20070721

Secret Buildings You May Not Photograph, Part 643

If you happen by 3701 N. Fairfax Drive in Arlington and decide you have a sudden craving for a photograph of a generic suburban office building, and you point your camera at said structure, you will rather quickly be greeted by uniformed security folks who will demand that you delete the image and require that you give up various personal information.

When Keith McCammon unwittingly took a picture of that building, he was launched on an odyssey that has so far involved an Arlington police officer, the chief of police and the defense of the United States of America.

McCammon could not have been expected to know when he wandered by the building that it houses the Defense Advanced Research Projects Agency, a low-profile wing of the Defense Department that conducts all manner of high-tech research that evolves into weapons systems and high-order strategery.

DARPA's presence at 3701 N. Fairfax is hardly a government secret--Google finds nearly 10,000 pages listing the agency's use of the building.
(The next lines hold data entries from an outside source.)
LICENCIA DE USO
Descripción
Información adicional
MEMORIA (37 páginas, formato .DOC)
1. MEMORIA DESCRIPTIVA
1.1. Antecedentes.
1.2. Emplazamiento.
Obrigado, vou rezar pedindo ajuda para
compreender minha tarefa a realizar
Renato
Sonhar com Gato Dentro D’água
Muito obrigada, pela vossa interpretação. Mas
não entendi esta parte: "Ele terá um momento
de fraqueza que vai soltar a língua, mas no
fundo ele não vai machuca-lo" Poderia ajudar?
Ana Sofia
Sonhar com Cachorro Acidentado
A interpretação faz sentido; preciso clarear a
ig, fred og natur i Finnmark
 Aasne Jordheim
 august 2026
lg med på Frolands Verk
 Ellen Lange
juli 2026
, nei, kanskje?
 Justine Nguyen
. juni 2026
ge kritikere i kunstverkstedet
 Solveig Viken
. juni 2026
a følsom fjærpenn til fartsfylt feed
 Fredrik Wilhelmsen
But there's no big fat sign on the building, so how was McCammon to know that this was a building he dared not photograph? And why would the government care if anyone took a picture of the exterior of an office building? This is as silly and hypersensitive as the now-common harassment of people who innocently take pictures of random federal buildings in the District.
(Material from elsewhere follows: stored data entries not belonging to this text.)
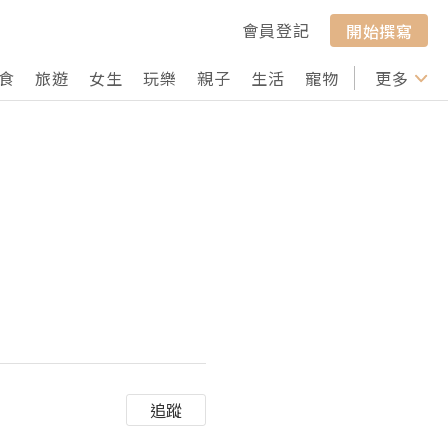
會員登記
開始撰寫
食
旅遊
女生
玩樂
親子
生活
寵物
行山
更多
打卡
追蹤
McCammon decided to fight back. He demanded to know why he had been stopped, why the government needed his personal information, and why any record of the incident should be kept in government records. He got quick, polite responses from Arlington officials.

"I hope that you would agree that the security of any such building is of great importance and every law enforcement officer is duty bound to investigate all suspicious activity," wrote Arlington Acting Police Chief Daniel Murray. "I am certainly not implying that a person taking photographs is inherently 'suspicious,' but when the appearance is that the subject of a photograph is a government installation, officers have a duty to ensure the safety of the occupants of this structure."

Hmmm. Any government installation? This overly broad approach to security is why we end up with ridiculous horror stories about innocent tourists getting hassled for taking photos of the Lincoln Memorial or the Department of the Interior. The good news here is that Arlington police didn't take a report or create a file on McCammon. The bad news is that they did pass his information along to "the internal security agency for this installation." Which means that somewhere in the vast security apparatus that we have constructed since 9/11--utterly ignoring the fact that the Soviet empire collapsed under the weight of its own paranoid security apparatus--there is now a report on Keith McCammon, photographer.

The bottom line is that McCammon was caught in a classic logical trap. If he had only known the building was off-limits to photographers, he would have avoided it. But he was not allowed to know that fact. "Reasonable, law-abiding people tend to avoid these types of things when it can be helped," McCammon wrote. "Thus, my request for a list of locations within Arlington County that are unmarked, but at which photography is either prohibited or discouraged according to some (public or private) policy. Of course, such a list does not exist. Catch-22."

The only antidote to this security mania is sunshine. Only when more and more Americans do as McCammon has done and take the time and effort to chronicle these excesses and insist on answers from authorities will we stand a chance of restoring balance and sanity to the blend of liberty and security that we are madly remixing in these confused times.